Though interest rates, foreign investments, and a potential slowdown in rents urge caution for 2016, there are a lot of strong arguments that buyers will continue to chase apartments in the year ahead and 2016 will see another increase in properties sold. “There’s an increased interest in the safe-yield play today for apartments,” says Jim Costello, senior vice president at RCA.
While there’s a chance that more entity-level deals could happen, many of the companies long rumored to be on the block— Gables Residential, Home Properties, and Associated Estates—were sold in 2015. Even without large companies changing hands, there shouldn’t be any lack of product on the market in the year ahead, for several reasons.
For one thing, sellers like today’s strong apartment prices, which Moody’s Investors Service and RCA say are 33% higher than they were at the previous peak, in 2007. Also, demographics are still strong, equity remains plentiful, and Fannie Mae and Freddie Mac provide underwriting certainty that simply doesn’t exist in other commercial sectors.
Buyers, too, are looking well positioned.
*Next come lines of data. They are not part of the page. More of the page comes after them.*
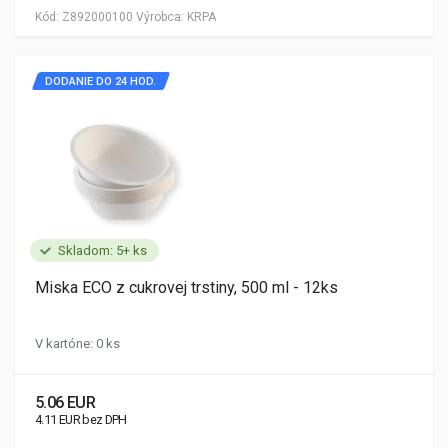
Kód:
Z892000100
Výrobca:
KRPA
DODANIE DO 24 HOD.
Skladom: 5+ ks
Miska ECO z cukrovej trstiny, 500 ml - 12ks
V kartóne: 0 ks
5.06 EUR
4.11 EUR bez DPH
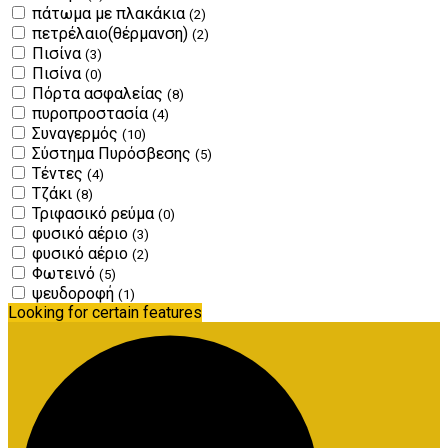
πάτωμα με πλακάκια
(2)
πετρέλαιο(θέρμανση)
(2)
Πισίνα
(3)
Πισίνα
(0)
Πόρτα ασφαλείας
(8)
πυροπροστασία
(4)
Συναγερμός
(10)
Σύστημα Πυρόσβεσης
(5)
Τέντες
(4)
Τζάκι
(8)
Τριφασικό ρεύμα
(0)
φυσικό αέριο
(3)
φυσικό αέριο
(2)
Φωτεινό
(5)
ψευδοροφή
(1)
Looking for certain features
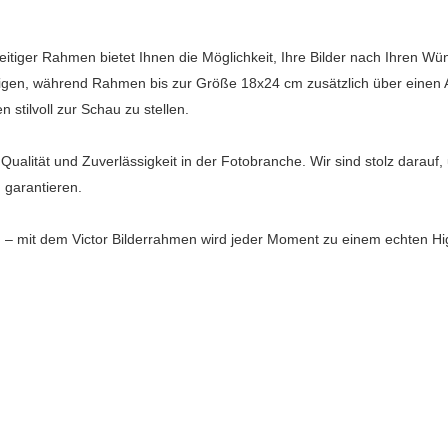
itiger Rahmen bietet Ihnen die Möglichkeit, Ihre Bilder nach Ihren W
en, während Rahmen bis zur Größe 18x24 cm zusätzlich über einen Auf
stilvoll zur Schau zu stellen.
Qualität und Zuverlässigkeit in der Fotobranche. Wir sind stolz darauf
 garantieren.
– mit dem Victor Bilderrahmen wird jeder Moment zu einem echten Hig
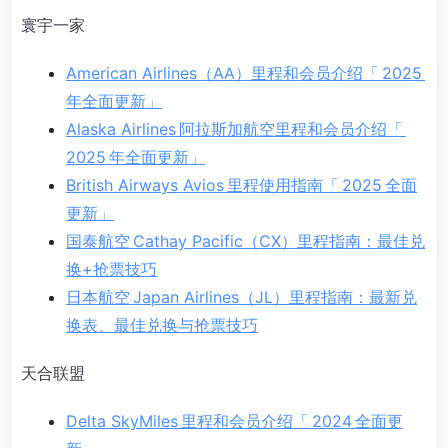
寰宇一家
American Airlines（AA）里程和会员介绍「 2025
年全面更新」
Alaska Airlines 阿拉斯加航空里程和会员介绍「
2025 年全面更新」
British Airways Avios 里程使用指南「 2025 全面
更新」
国泰航空 Cathay Pacific（CX）里程指南：最佳兑
换+抢票技巧
日本航空 Japan Airlines（JL）里程指南：最新兑
换表、最佳兑换与抢票技巧
天合联盟
Delta SkyMiles 里程和会员介绍「 2024 全面更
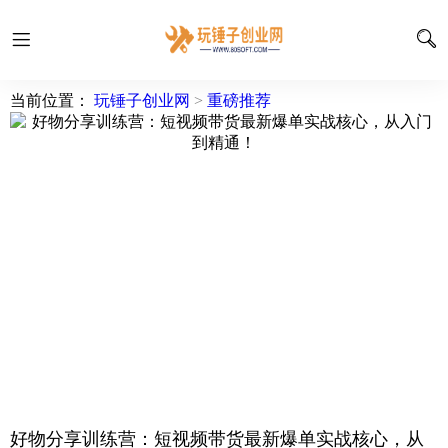
当前位置：
玩锤子创业网
>
重磅推荐
好物分享训练营：短视频带货最新爆单实战核心，从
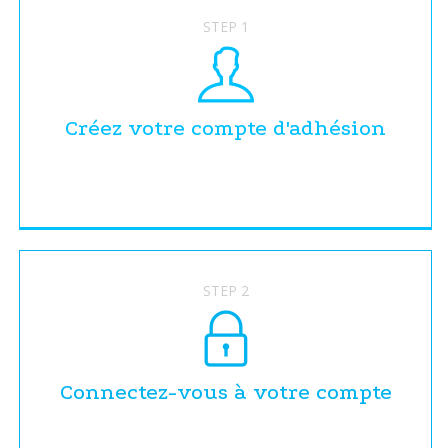
STEP 1
Créez votre compte d'adhésion
STEP 2
Connectez-vous à votre compte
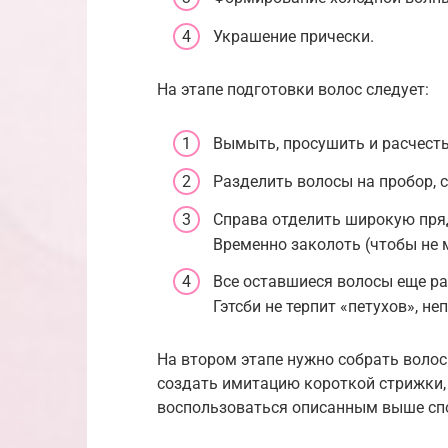
Украшение прически.
На этапе подготовки волос следует:
Вымыть, просушить и расчесть
Разделить волосы на пробор, с
Справа отделить широкую пряд
Временно заколоть (чтобы не 
Все оставшиеся волосы еще ра
Гэтсби не терпит «петухов», н
На втором этапе нужно собрать волос
создать имитацию короткой стрижки, 
воспользоваться описанным выше сп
With starts having increased over the past couple of years, there will be opportunities for buyers who want to purchase new properties under construction, in lease-up, or after stabilization.
“If you’re a merchant builder and you have a fixed-time horizon, I’m sure now is a better time to sell than a year or two from now,” says Bobby Lee, president and COO of Los Angeles–based JRK Property Holdings.
There’s also motivation for REITs to continue to sell. “We think the pieces are in place for the privatizations to continue,” says Britton Costa, Director of REITs at Fitch Ratings. “But the more likely outcome is the REITs taking advantage of these private-market values and using them as a way to accelerate dispositions to fund portfolio recycling.”